Orta yaşlı adam ilk defa oğluna güvenmek istedi. Derin bir nefes alırken ayağa kalkmadan önce oğlunun omzuna elini koydu “Eğer kızımı üzecek bir şey yaparsan evlat. Bu defa kanımdan olan oğlum demem yapacaklarımdan ben bile emin değilim.” Oğlunun omzundan destek alarak ayağa kalktı. “Şimdi git ve kızıma anlatman gereken her şeyi anlat. Eğer seni buna rağmen isterse ben karışmayacağım.”

Genç adam hızla yerinden kalkarken “Baba…”

Orta yaşlı adam sol elini havaya kaldırarak oğlunu susturdu. “Ne dediysem o Barkın.” Bakışları yumuşarken “Bir evlilikte yalan olmaz oğlum.” Bakışları donuklaşırken, “Eğer bir evlilikte yalan olursa o evlilik ince bir ip üzerinde kalır. Her an kopmaya hazır bir ip.”

Genç adamın bakışları durgunlaşırken, “Tamam baba…” Gözlerini sıkıca yumarken dişlerini sıktı. “Ne bilmesi gerekiyorsa anlatacağım ama biraz iyi olmasını beklemeliyim.” Gözlerini açarak babasının gözlerine baktı. “Eğer şimdi anlatırsam kötü olabilir. Bunu isteniyorum. Onun zarar görmesini istemiyorum…”

Orta yaşlı adam bakışlarını değiştirmezken gözlerinde hafif bir anlayış vardı. “Sana kısa bir süre müsaade Barkın. Sen söylemezsen ben söyleyeceğim.”

Genç adam dişlerini sıkarken başını salladı. “Tamam.” Derin bir nefes alırken “Şimdi izin verirsen karıma bakacağım baba.”

Orta yaşlı adam gülümseyerek oğlunun sağ koluna iki kez vurdu. “Git ve sevdiğin kadına bak.”

Genç adam babasına içten bir gülümseme sunarken hızlı adımlarla sevdiğinin yanına doğru gitmeye başladı. Hızlı adımlarla karısının kaldığı odaya geldiğinde sessiz bir şekilde kapıyı açmıştı. O daya girdiği anda gördüğü manzarayla içi ısındı. Oğlu ve karısı sarılarak uykularına devam ediyordu. Bir anda kendisine seslenen birinin sesini duyduğunda, sese doğru söndü. “Barkın Bey.”

Genç adam doktoru dinlemek ve içeriye ses gitmemesi adına kapıyı kapatmıştı. Endişeyle doktora bakarken, “Bir sorun mu var Doktor Bey?”

Doktor başını olumsuz anlamda sallarken, “Hayır kötü bir şey yok. Sadece Kardelen Hanım artık eve gidebilir.”

Genç adam derin bir nefes verirken rahatladığını hissetti. Karısına tekrar bir şey olma korkusunu altlatabilecek gibi değildi anlaşılan. “Tamam, haber verdiğiniz için teşekkür ederim doktor.” Doktorun gülümseyerek uzaklaşmasıyla genç adam çıkış işlemlerini halletmek için gitmeye başladı. O anda yanına gelen biriyle adımları duraksadı. “Biraz konuşalım mı evlat?”

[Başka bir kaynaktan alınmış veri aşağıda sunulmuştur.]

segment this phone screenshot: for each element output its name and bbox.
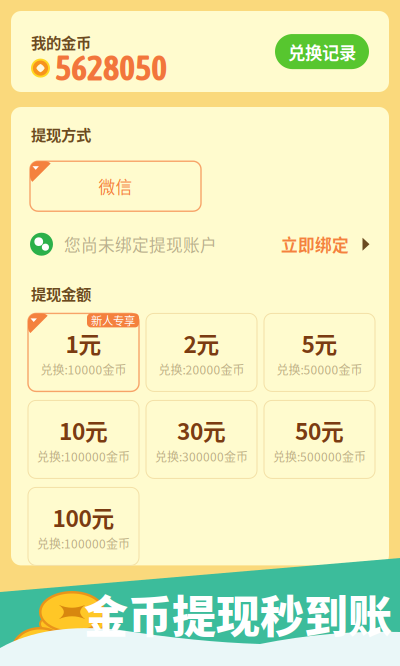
button[interactable]: 5元 — [264, 313, 375, 391]
staticText: 您尚未绑定提现账户 — [64, 232, 217, 256]
staticText: 10元 — [59, 414, 108, 447]
staticText: 兑换记录 — [288, 39, 356, 64]
staticText: 兑换:20000金币 — [158, 361, 244, 378]
staticText: 立即绑定 — [281, 232, 349, 256]
staticText: 微信 — [98, 174, 132, 198]
staticText: 提现方式 — [31, 123, 91, 145]
staticText: 2元 — [184, 327, 220, 360]
staticText: 兑换:100000金币 — [37, 448, 130, 465]
staticText: 5628050 — [55, 48, 167, 88]
button[interactable]: 2元 — [146, 313, 257, 391]
staticText: 1元 — [66, 327, 102, 360]
button[interactable]: 您尚未绑定提现账户 — [11, 229, 389, 259]
staticText: 我的金币 — [31, 31, 91, 53]
staticText: 提现金额 — [31, 282, 91, 304]
staticText: 兑换:50000金币 — [276, 361, 362, 378]
staticText: 30元 — [177, 414, 226, 447]
staticText: 兑换:500000金币 — [273, 448, 366, 465]
button[interactable]: 微信 — [30, 161, 201, 211]
staticText: 兑换:300000金币 — [155, 448, 248, 465]
staticText: 新人专享 — [91, 312, 135, 329]
button[interactable]: 50元 — [264, 400, 375, 478]
staticText: 兑换:10000金币 — [40, 361, 126, 378]
button[interactable]: 兑换记录 — [275, 34, 369, 69]
button[interactable]: 100元 — [28, 487, 139, 565]
staticText: 100元 — [52, 501, 114, 534]
button[interactable]: 30元 — [146, 400, 257, 478]
staticText: 兑换:100000金币 — [37, 535, 130, 552]
staticText: 50元 — [295, 414, 344, 447]
staticText: 金币提现秒到账 — [84, 582, 392, 646]
staticText: 5元 — [302, 327, 338, 360]
button[interactable]: 10元 — [28, 400, 139, 478]
button[interactable]: 1元 — [28, 313, 139, 391]
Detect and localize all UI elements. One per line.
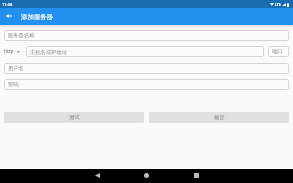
staticText: http bbox=[4, 48, 14, 55]
button[interactable]: http bbox=[4, 46, 20, 57]
button[interactable]: 服务器名称 bbox=[4, 30, 289, 41]
button[interactable]: Recent apps bbox=[185, 170, 207, 181]
button[interactable]: Back bbox=[2, 10, 15, 23]
staticText: 服务器名称 bbox=[8, 32, 35, 39]
staticText: 测试 bbox=[69, 114, 80, 121]
button[interactable]: 确定 bbox=[149, 112, 289, 123]
button[interactable]: Back bbox=[86, 170, 108, 181]
button[interactable]: Home bbox=[135, 170, 157, 181]
staticText: 端口 bbox=[272, 48, 283, 55]
staticText: 密码 bbox=[8, 81, 19, 88]
staticText: 11:08 bbox=[2, 2, 13, 7]
button[interactable]: 端口 bbox=[268, 46, 289, 57]
button[interactable]: 主机名或IP地址 bbox=[26, 46, 264, 57]
button[interactable]: 密码 bbox=[4, 79, 289, 90]
staticText: LTE bbox=[275, 2, 281, 7]
staticText: 确定 bbox=[214, 114, 225, 121]
button[interactable]: 测试 bbox=[4, 112, 144, 123]
button[interactable]: 用户名 bbox=[4, 63, 289, 74]
staticText: 主机名或IP地址 bbox=[30, 48, 67, 55]
staticText: 用户名 bbox=[8, 65, 24, 72]
staticText: 添加服务器 bbox=[21, 13, 53, 21]
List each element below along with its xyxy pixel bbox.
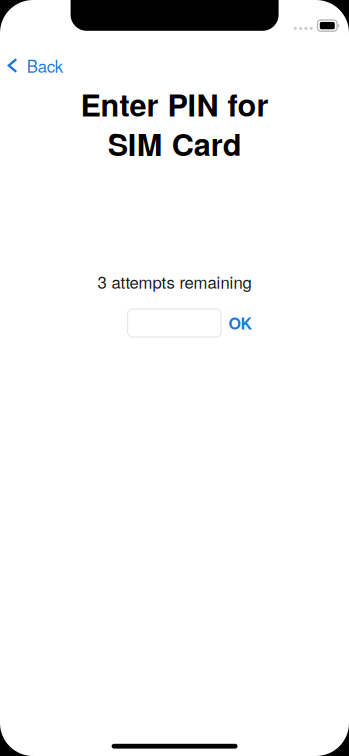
button[interactable]: OK — [222, 304, 258, 341]
staticText: Enter PIN for — [80, 82, 268, 126]
staticText: Back — [27, 54, 63, 78]
staticText: 3 attempts remaining — [98, 270, 252, 294]
button[interactable]: Back — [0, 46, 75, 86]
staticText: SIM Card — [108, 122, 242, 165]
staticText: OK — [228, 312, 252, 334]
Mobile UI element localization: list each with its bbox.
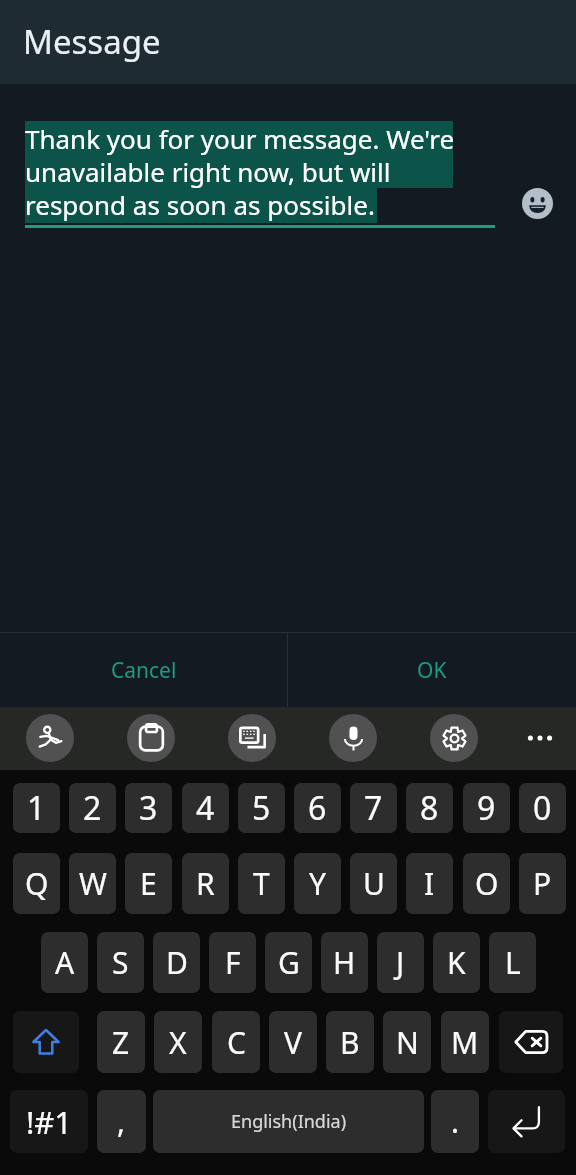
staticText: V: [284, 1022, 302, 1063]
button[interactable]: U: [350, 853, 397, 914]
button[interactable]: R: [182, 853, 229, 914]
button[interactable]: 2: [69, 783, 116, 833]
staticText: 0: [533, 786, 552, 830]
staticText: 1: [27, 786, 46, 830]
button[interactable]: Voice input: [329, 714, 377, 762]
staticText: B: [340, 1022, 360, 1063]
button[interactable]: O: [463, 853, 510, 914]
staticText: A: [55, 942, 75, 983]
button[interactable]: !#1: [10, 1090, 88, 1153]
staticText: Q: [25, 863, 49, 904]
button[interactable]: 3: [125, 783, 172, 833]
button[interactable]: C: [212, 1011, 260, 1073]
staticText: Thank you for your message. We're unavai…: [25, 121, 455, 223]
button[interactable]: Enter: [488, 1090, 565, 1153]
button[interactable]: Clipboard: [127, 714, 175, 762]
staticText: F: [225, 942, 241, 983]
staticText: H: [333, 942, 356, 983]
staticText: 6: [308, 786, 327, 830]
button[interactable]: 4: [182, 783, 229, 833]
staticText: 4: [196, 786, 215, 830]
staticText: !#1: [26, 1101, 73, 1143]
staticText: 7: [364, 786, 383, 830]
staticText: J: [396, 942, 405, 983]
staticText: P: [533, 863, 552, 904]
staticText: O: [475, 863, 499, 904]
button[interactable]: Z: [97, 1011, 145, 1073]
button[interactable]: E: [125, 853, 172, 914]
button[interactable]: Cancel: [0, 633, 287, 707]
staticText: T: [253, 863, 270, 904]
button[interactable]: K: [433, 932, 480, 993]
button[interactable]: I: [406, 853, 453, 914]
button[interactable]: P: [519, 853, 566, 914]
staticText: 9: [477, 786, 496, 830]
button[interactable]: S: [97, 932, 144, 993]
button[interactable]: Y: [294, 853, 341, 914]
button[interactable]: Settings: [430, 714, 478, 762]
staticText: U: [363, 863, 385, 904]
staticText: D: [166, 942, 188, 983]
staticText: Message: [23, 19, 161, 64]
staticText: Z: [112, 1022, 130, 1063]
button[interactable]: More options: [516, 714, 564, 762]
button[interactable]: B: [326, 1011, 374, 1073]
button[interactable]: Q: [13, 853, 60, 914]
button[interactable]: 6: [294, 783, 341, 833]
staticText: G: [278, 942, 300, 983]
staticText: 3: [139, 786, 158, 830]
button[interactable]: J: [377, 932, 424, 993]
button[interactable]: 8: [406, 783, 453, 833]
button[interactable]: 7: [350, 783, 397, 833]
staticText: 5: [252, 786, 271, 830]
button[interactable]: N: [383, 1011, 431, 1073]
staticText: Cancel: [111, 656, 177, 685]
button[interactable]: Stickers: [26, 714, 74, 762]
button[interactable]: D: [153, 932, 200, 993]
staticText: K: [447, 942, 466, 983]
button[interactable]: W: [69, 853, 116, 914]
staticText: X: [169, 1022, 187, 1063]
staticText: 8: [420, 786, 439, 830]
button[interactable]: OK: [288, 633, 576, 707]
button[interactable]: H: [321, 932, 368, 993]
staticText: C: [227, 1022, 246, 1063]
staticText: E: [140, 863, 157, 904]
button[interactable]: V: [269, 1011, 317, 1073]
staticText: OK: [417, 656, 447, 685]
button[interactable]: .: [431, 1090, 479, 1153]
staticText: W: [79, 863, 107, 904]
staticText: N: [396, 1022, 419, 1063]
button[interactable]: Emoji: [522, 188, 553, 219]
button[interactable]: English(India): [153, 1090, 424, 1153]
button[interactable]: L: [489, 932, 536, 993]
staticText: M: [451, 1022, 479, 1063]
staticText: L: [505, 942, 521, 983]
staticText: 2: [83, 786, 102, 830]
button[interactable]: ,: [97, 1090, 146, 1153]
staticText: Y: [309, 863, 326, 904]
button[interactable]: 0: [519, 783, 566, 833]
button[interactable]: 5: [238, 783, 285, 833]
button[interactable]: 9: [463, 783, 510, 833]
button[interactable]: M: [441, 1011, 489, 1073]
button[interactable]: G: [265, 932, 312, 993]
button[interactable]: Shift: [13, 1011, 79, 1073]
button[interactable]: F: [209, 932, 256, 993]
staticText: S: [112, 942, 129, 983]
button[interactable]: Keyboard layout: [228, 714, 276, 762]
staticText: .: [451, 1101, 460, 1142]
button[interactable]: Backspace: [499, 1011, 563, 1073]
staticText: R: [196, 863, 215, 904]
button[interactable]: A: [41, 932, 88, 993]
staticText: ,: [117, 1101, 126, 1142]
button[interactable]: T: [238, 853, 285, 914]
button[interactable]: 1: [13, 783, 60, 833]
staticText: I: [424, 863, 435, 904]
staticText: English(India): [231, 1109, 347, 1134]
button[interactable]: X: [154, 1011, 202, 1073]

Genç adam ne konuşacaklarını düşünürken başını salladı.

Genç kadın gözlerini aralarken kendisine sarılan küçük kolları hissetmişti. Bu küçük kolların sahibinin kim olduğunu düşünmeye bile gerek yoktu. Zira oğlu olduğunu öğrendiği çocuk olduğuna emindi.

Birkaç dakika sonra kapı açılırken genç adam içeriye girerek karısının uyandığını gördü. “Sevgilim uyandın mı?”

Genç kadın kuruyan dudaklarını ıslatırken “Evet.” Diye mırıldandı.

Genç adam karısının bu soğuk haline üzülse de bir süre böyle olmaya devam edeceğini biliyordu.

Küçük çocuk gözlerini açtığında annesine sarılarak uyuduğunu fark etti. Aslında sade onu izleyerek uykuya dalmak isterken annesine sarıldığının farkında bile değildi. Çekinerek annesinden uzaklaşırken “Ben özür dilerim seni rahatsız etmek istemedim anne.”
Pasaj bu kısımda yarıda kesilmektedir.